■ Goal of the exercise
From the data below, report how many lines contain the word "Netflix", giving the number and nothing else.

■ Available data
--- --- ---

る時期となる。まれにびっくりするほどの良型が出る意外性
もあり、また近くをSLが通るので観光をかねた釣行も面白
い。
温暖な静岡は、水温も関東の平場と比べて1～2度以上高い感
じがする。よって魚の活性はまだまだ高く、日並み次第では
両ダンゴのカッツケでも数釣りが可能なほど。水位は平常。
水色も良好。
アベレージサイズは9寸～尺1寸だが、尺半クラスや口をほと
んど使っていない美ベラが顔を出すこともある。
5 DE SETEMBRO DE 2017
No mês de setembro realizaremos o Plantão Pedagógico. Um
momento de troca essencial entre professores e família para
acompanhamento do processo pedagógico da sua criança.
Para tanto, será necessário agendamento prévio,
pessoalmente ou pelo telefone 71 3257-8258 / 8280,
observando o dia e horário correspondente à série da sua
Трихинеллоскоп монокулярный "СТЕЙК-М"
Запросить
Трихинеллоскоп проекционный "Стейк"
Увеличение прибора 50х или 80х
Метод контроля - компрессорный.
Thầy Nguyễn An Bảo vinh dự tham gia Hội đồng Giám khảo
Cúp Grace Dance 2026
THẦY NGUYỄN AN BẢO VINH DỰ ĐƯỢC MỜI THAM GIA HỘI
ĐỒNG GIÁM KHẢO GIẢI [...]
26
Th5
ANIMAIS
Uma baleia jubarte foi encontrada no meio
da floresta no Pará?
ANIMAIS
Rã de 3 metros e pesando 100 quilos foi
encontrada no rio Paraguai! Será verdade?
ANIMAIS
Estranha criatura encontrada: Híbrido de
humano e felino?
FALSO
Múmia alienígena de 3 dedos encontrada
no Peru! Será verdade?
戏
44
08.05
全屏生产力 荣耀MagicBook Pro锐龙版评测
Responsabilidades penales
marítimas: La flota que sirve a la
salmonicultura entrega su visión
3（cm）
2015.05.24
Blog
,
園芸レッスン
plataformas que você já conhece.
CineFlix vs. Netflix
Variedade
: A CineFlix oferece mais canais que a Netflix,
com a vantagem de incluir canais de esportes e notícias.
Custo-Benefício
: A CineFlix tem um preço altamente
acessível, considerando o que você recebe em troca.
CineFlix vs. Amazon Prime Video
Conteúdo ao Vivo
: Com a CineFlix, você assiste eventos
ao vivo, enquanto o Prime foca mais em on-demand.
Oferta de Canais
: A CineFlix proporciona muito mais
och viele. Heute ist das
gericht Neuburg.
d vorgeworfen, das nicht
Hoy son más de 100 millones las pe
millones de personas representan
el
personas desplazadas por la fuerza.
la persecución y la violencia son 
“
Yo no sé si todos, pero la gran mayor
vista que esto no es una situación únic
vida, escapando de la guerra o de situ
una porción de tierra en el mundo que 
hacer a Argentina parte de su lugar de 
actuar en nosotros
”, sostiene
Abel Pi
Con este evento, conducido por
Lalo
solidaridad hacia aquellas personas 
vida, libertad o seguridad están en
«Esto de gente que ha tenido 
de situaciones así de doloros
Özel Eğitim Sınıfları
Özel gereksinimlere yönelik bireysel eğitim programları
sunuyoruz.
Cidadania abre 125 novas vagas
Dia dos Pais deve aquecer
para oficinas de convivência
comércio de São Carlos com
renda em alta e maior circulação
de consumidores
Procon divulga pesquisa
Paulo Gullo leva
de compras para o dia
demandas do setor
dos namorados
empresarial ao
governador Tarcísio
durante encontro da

--- --- ---

■ Exercise output
2